The institutionally-embedded, public intellectual, which MacIntyre is, due to his high public
status and notoriety (and his prestigious perch at Notre Dame), all of which he quite deserves
and perhaps the greatest living Cathooli philosopher, no matter how brilliant and truth-telling
he may be about the evils of the natural-law eschewing, good-neutering-and-lobotomizing
nation-state in theory, must, it seems, repudiate and ridicule any suspicion as to the good-will
and righteousness of its actual concrete practices and institutions when these are politically
correct (and we don’t just mean leftist pieties here) and state-protected-sponsored practices
and institutions, that is, practices and institutions that create lots of money for certain powerful
people, that increase and protect the prestige of elites in medicine, psychiatrity, academica,
education, law, and the military- surveillance-national-security-intelligence apparatus, and that
promote fanatical, self-serving ideology—when they are practices and instititions bound up with
what I have called the satanic sacred.
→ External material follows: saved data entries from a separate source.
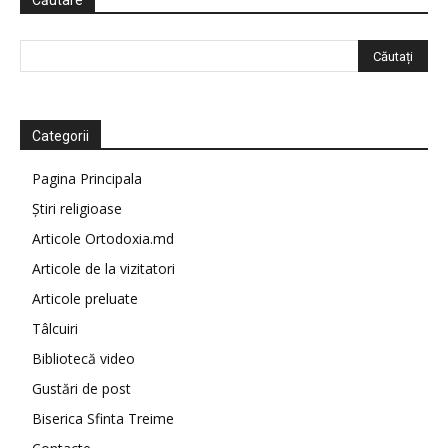
Căutare
Categorii
Pagina Principala
Știri religioase
Articole Ortodoxia.md
Articole de la vizitatori
Articole preluate
Tâlcuiri
Bibliotecă video
Gustări de post
Biserica Sfinta Treime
The public intellectual must dismiss such suspicions as
nothing but the result of the pernicious influence of, say, mentally deranged “conspiracy
theorists” (or, perhaps, just radical Muslims and integral pro-lifers), an influence so
pernicious that it must be rigorously countered by respectable public Catholic intellectuals at big
conferences at Notre Dame.

It is a sad day when one of the greatest opponents of satanic, nihilistic liberalism is seen
fighting, unwittingly and with good will, no doubt, on behalf of the enemy.